Aliotti recalled Sarkisian loving to put a wide receiver in motion right to left and then throwing the ball to him quickly on the opposite side of the field. But Aliotti cautioned that at this point, Sarkisian's favorite plays aren't as important as quarterback Jalen Hurts' favorite plays.

"I just don't know how much Coach Saban is going to let him change," Aliotti said. "They kind of want to not screw it up on offense, is the way I see Alabama's offense for so long, and win it on defense and win it running the ball and being physical. So I don't see a lot of wrinkles."

Saban obviously learned enough about Sarkisian in the past four months to feel comfortable hitting the eject button on Kiffin.

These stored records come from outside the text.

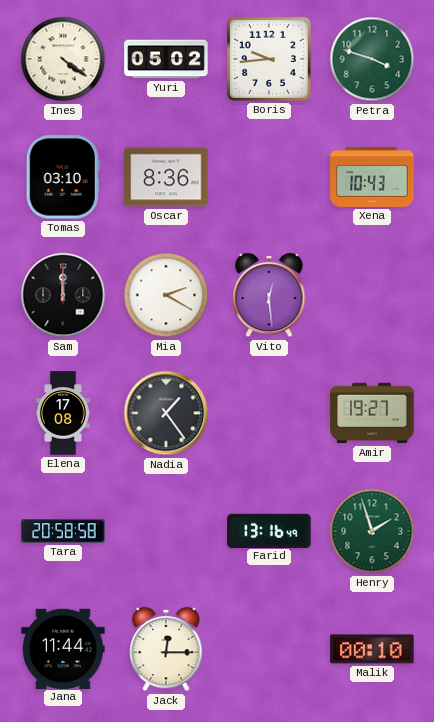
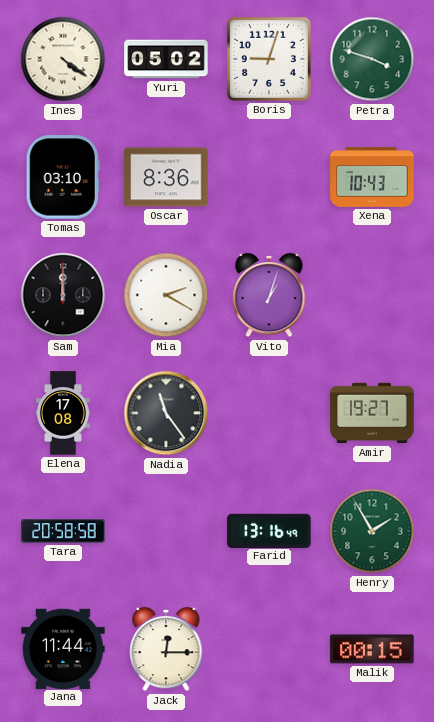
Boris: 9:44 -> 9:03
Vito: 12:29 -> 1:03
Nadia: 1:24 -> 11:24
Henry: 1:57 -> 1:55
Malik: 00:10 -> 00:15
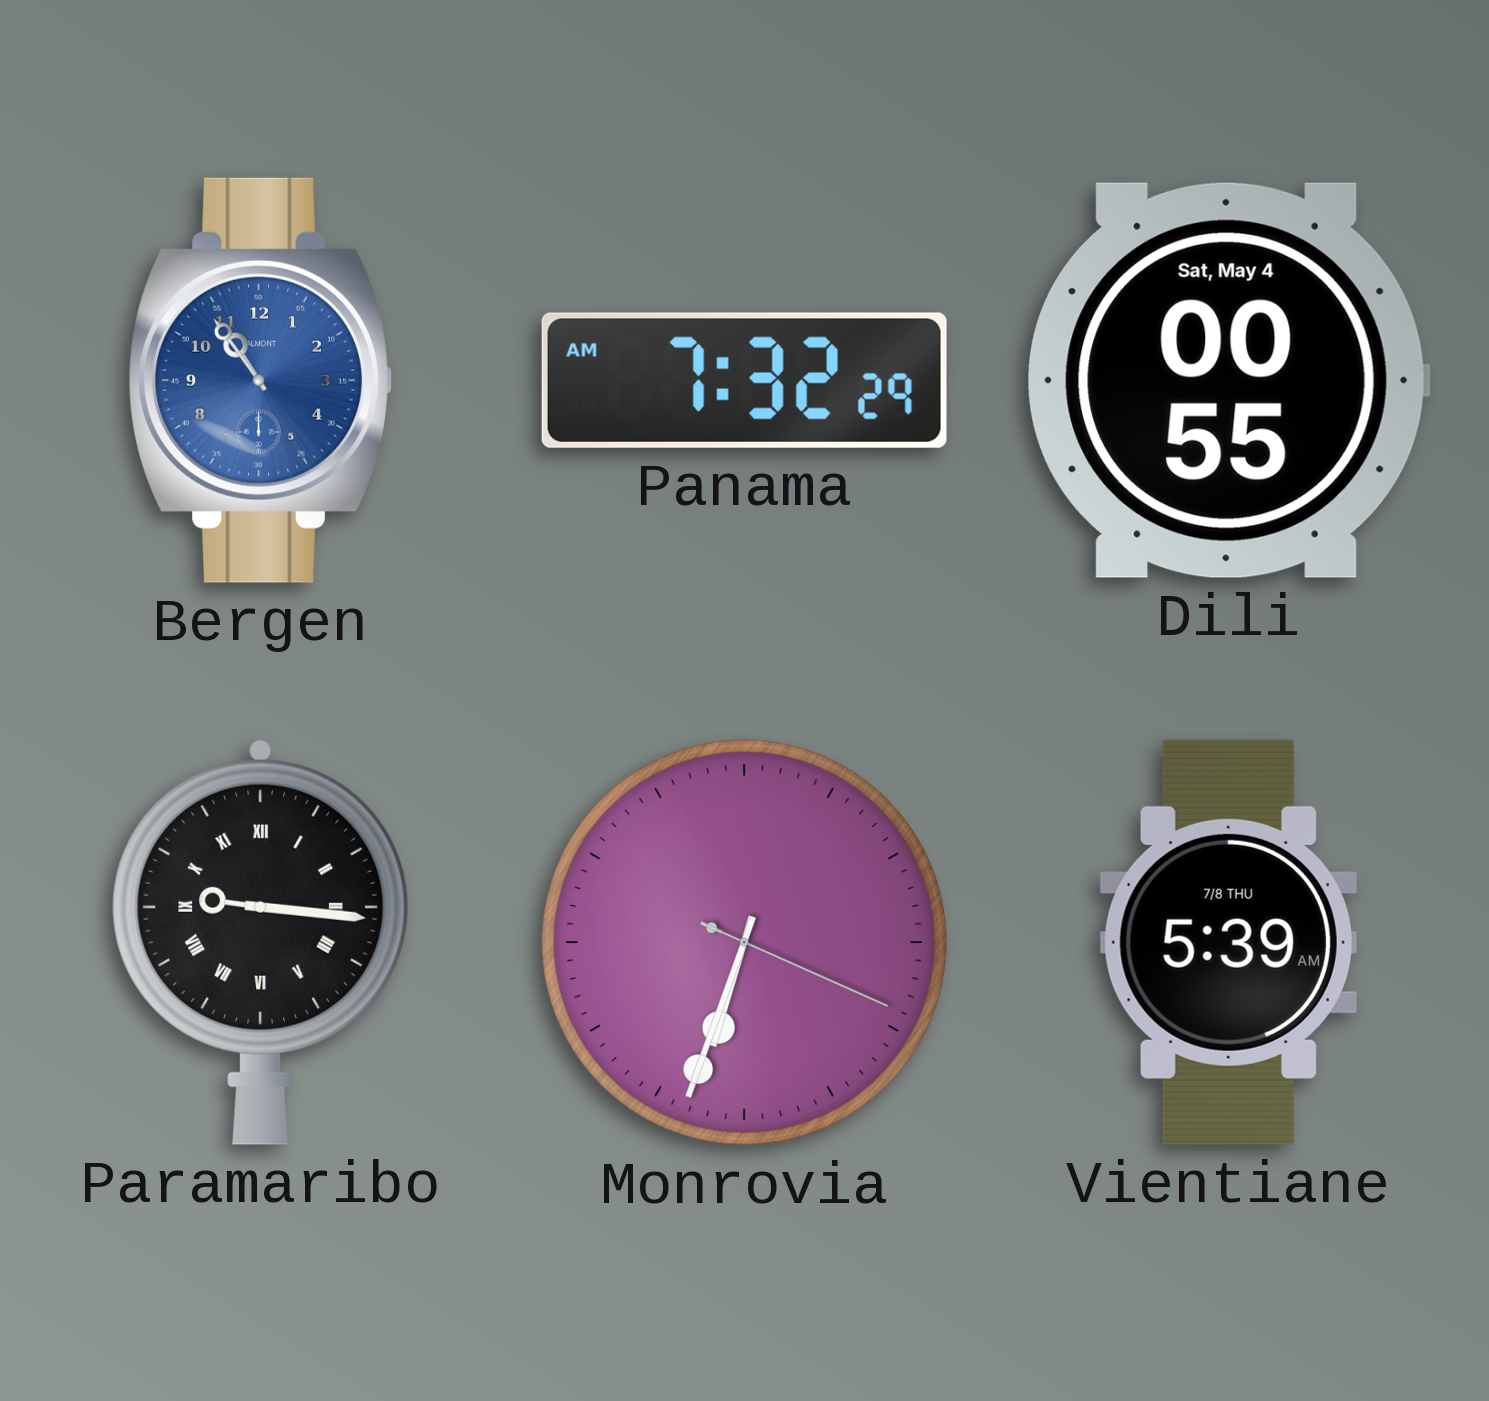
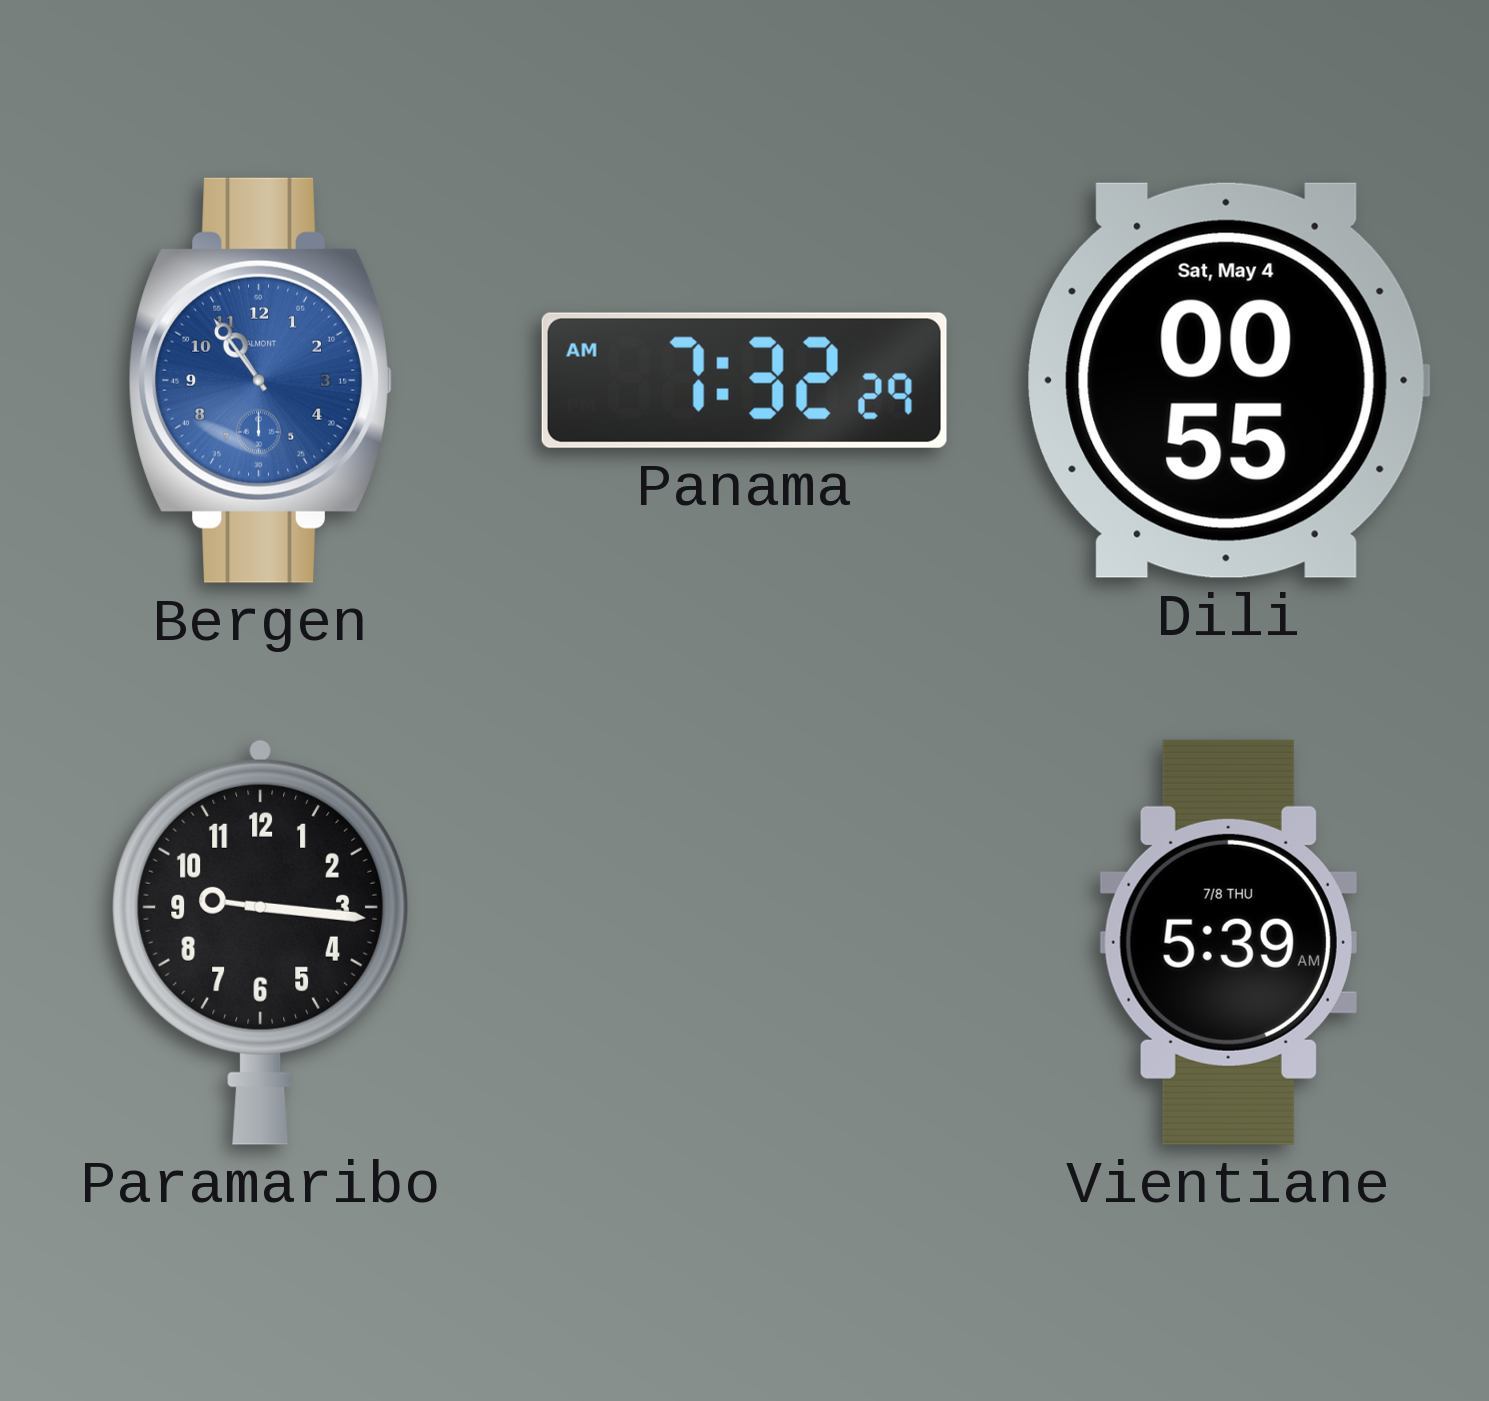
Paramaribo numerals: Roman -> Arabic
Monrovia: 6:33 -> none
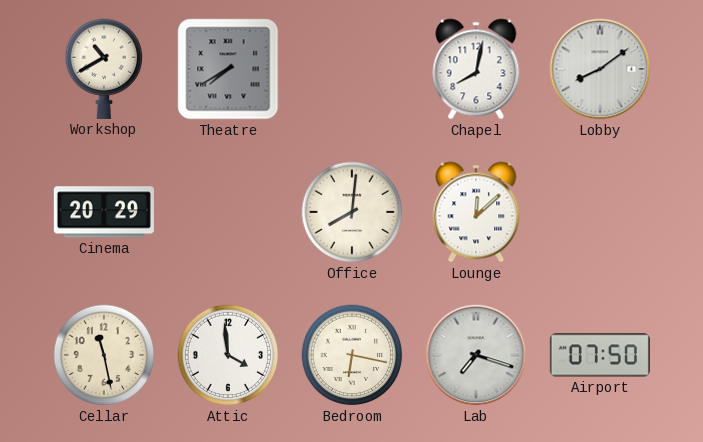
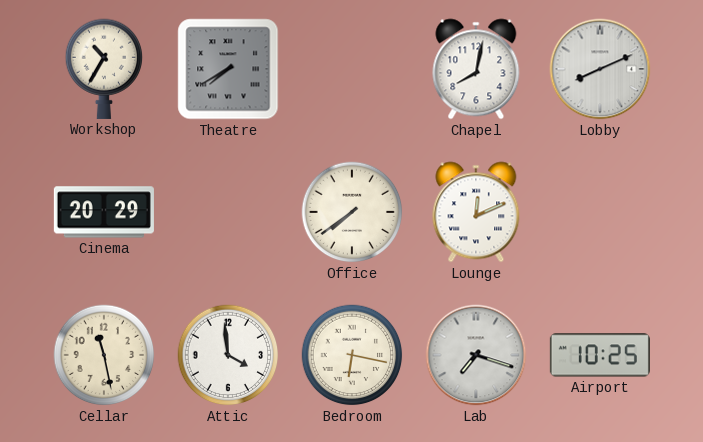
Workshop: 10:40 -> 10:35
Lobby: 8:09 -> 8:11
Office: 8:01 -> 7:39
Lounge: 12:08 -> 12:11
Airport: 07:50 -> 10:25
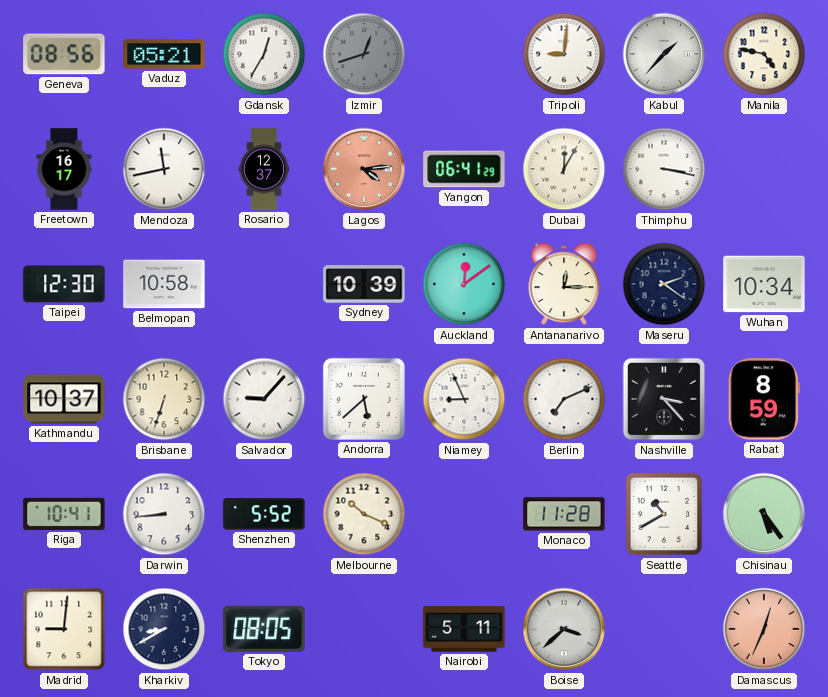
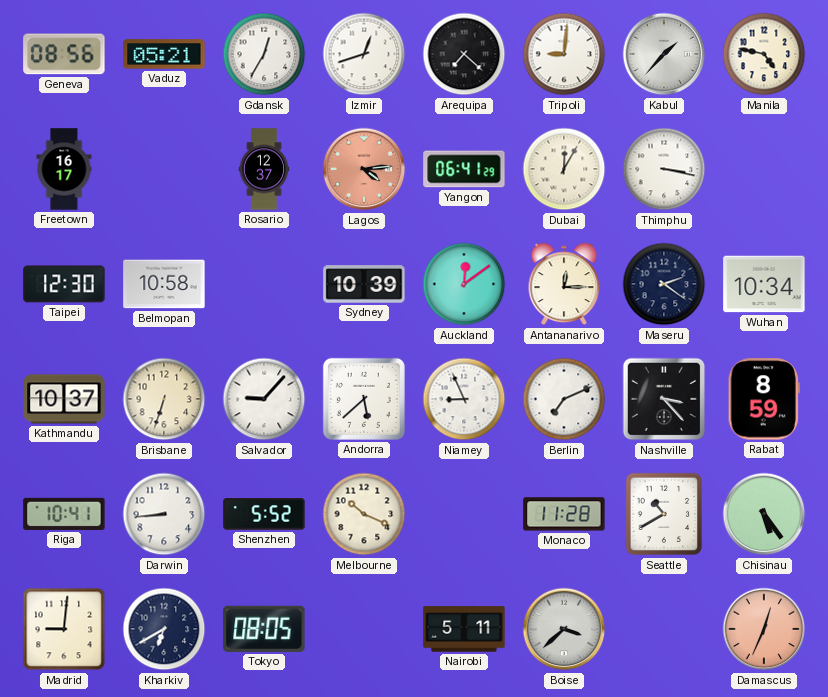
Izmir dial: grey -> white
Arequipa: none -> 7:22
Mendoza: 11:43 -> none
Kharkiv: 8:40 -> 6:40
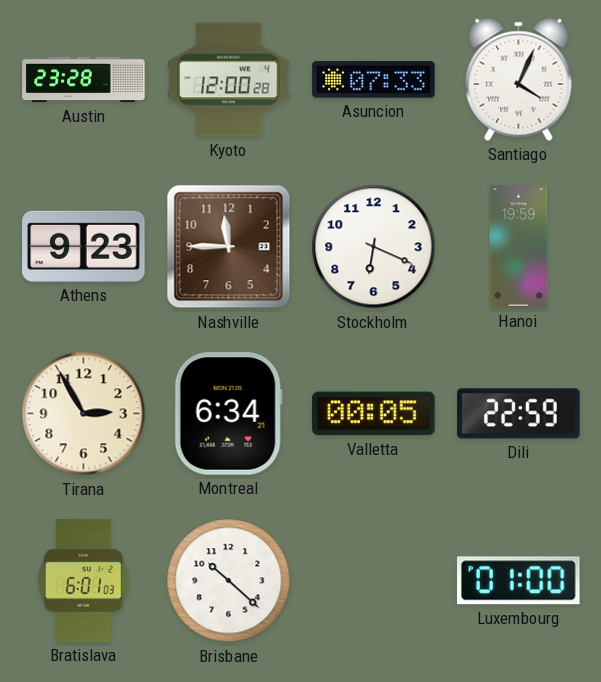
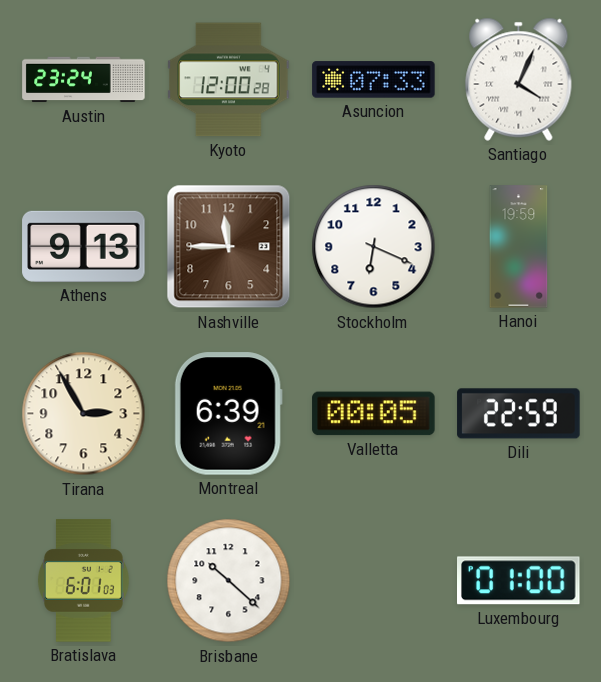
Austin: 23:28 -> 23:24
Athens: 9:23 -> 9:13
Montreal: 6:34 -> 6:39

"Sark has done this for a long time, and he's called plays for a long time," Saban said Saturday. "He's got a lot of experience; he's got a lot of knowledge. I think he's very well-organized in his approach."

On Monday night, Sarkisian will reveal just how closely he has paid attention to the Crimson Tide this season.

"How well does he know those guys?" asked Stanford defensive coordinator Lance Anderson, whose Cardinal defense held Sarkisian's USC offense to a season low in a 13-10 Trojan victory. "How well does he know what they're good at? In his mind, has he gone through that stuff this year? I know a lot of people do. I know before I was a coordinator, a lot of times, you have that in your mind. 'Boy, if I did this, this is something I would [do].'... I know the more he's thought that way, the easier it's going to be."

Sarkisian began his job as analyst hoping to learn. He learned from Saban. He got to experience SEC pageantry for the first time at Ole Miss, Tennessee, and, of course, Alabama. He begins his new job as offensive coordinator with the chance of winning a third national championship, adding to USC in 2003, when the Trojans shared the national title with Saban's LSU Tigers, and in 2004.

As unprecedented as Saban's decision is, Sarkisian described it as totally within the head coach's character. Saban is not as conservative as the image of a defensive-minded coach would suggest.

"Actually, he is an aggressive-mannered coach," Sarkisian said. "He'll do things aggressively. He likes to play the game aggressively. He likes to coach aggressively. I think this is just another example of that. However all this played out at the end of the day, he was willing to go with this move. He entrusted in me the faith ... to go do it, and like I said, I'm humbled. I'm honored that he did."